Stored data entries:
· · · · ·

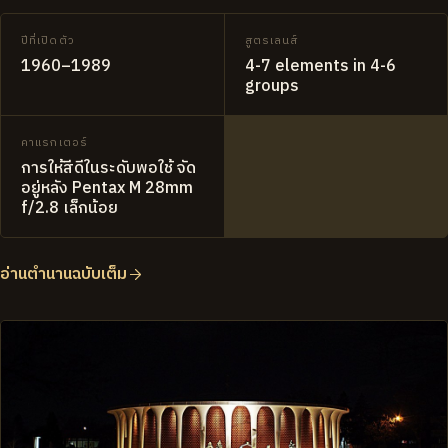
ปีที่เปิดตัว
สูตรเลนส์
1960–1989
4-7 elements in 4-6
groups
คาแรกเตอร์
การให้สีดีในระดับพอใช้ จัด
อยู่หลัง Pentax M 28mm
f/2.8 เล็กน้อย
อ่านตำนานฉบับเต็ม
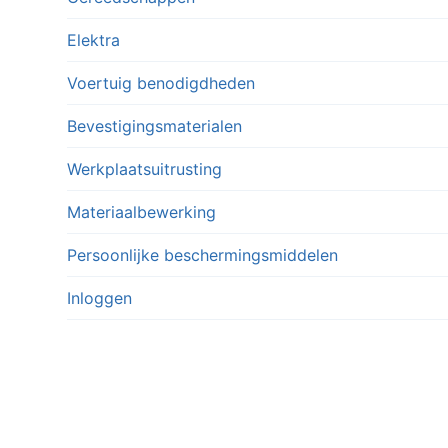
Elektra
Voertuig benodigdheden
Bevestigingsmaterialen
Werkplaatsuitrusting
Materiaalbewerking
Persoonlijke beschermingsmiddelen
Inloggen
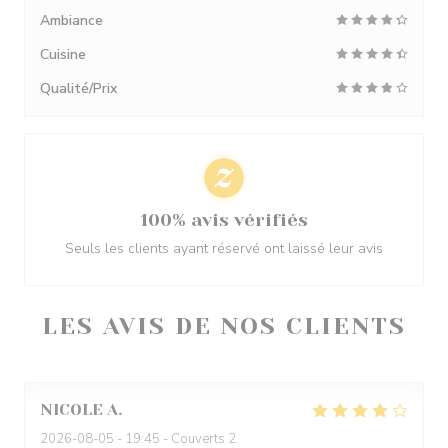
Ambiance
Cuisine
Qualité/Prix
100% avis vérifiés
Seuls les clients ayant réservé ont laissé leur avis
LES AVIS DE NOS CLIENTS
NICOLE
A
2026-08-05
- 19:45 - Couverts 2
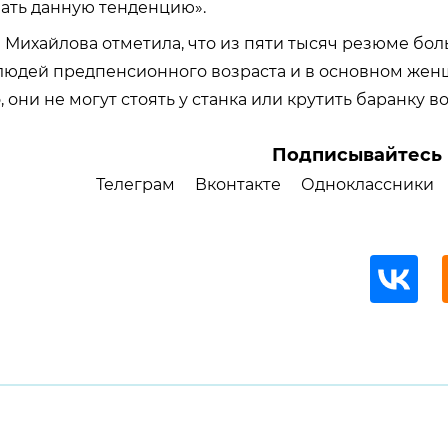
ать данную тенденцию».
 Михайлова отметила, что из пяти тысяч резюме бол
людей предпенсионного возраста и в основном жен
 они не могут стоять у станка или крутить баранку в
Подписывайтесь 
Телеграм
Вконтакте
Одноклассники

· · · · ·

**The problem:** The answer is the records above, repeated exactly, with no picture in it.

**The completed task:**
ปีที่เปิดตัว
สูตรเลนส์
1960–1989
4-7 elements in 4-6
groups
คาแรกเตอร์
การให้สีดีในระดับพอใช้ จัด
อยู่หลัง Pentax M 28mm
f/2.8 เล็กน้อย
อ่านตำนานฉบับเต็ม
Elektra
Voertuig benodigdheden
Bevestigingsmaterialen
Werkplaatsuitrusting
Materiaalbewerking
Persoonlijke beschermingsmiddelen
Inloggen
Ambiance
Cuisine
Qualité/Prix
100% avis vérifiés
Seuls les clients ayant réservé ont laissé leur avis
LES AVIS DE NOS CLIENTS
NICOLE
A
2026-08-05
- 19:45 - Couverts 2
ать данную тенденцию».
 Михайлова отметила, что из пяти тысяч резюме бол
людей предпенсионного возраста и в основном жен
 они не могут стоять у станка или крутить баранку в
Подписывайтесь 
Телеграм
Вконтакте
Одноклассники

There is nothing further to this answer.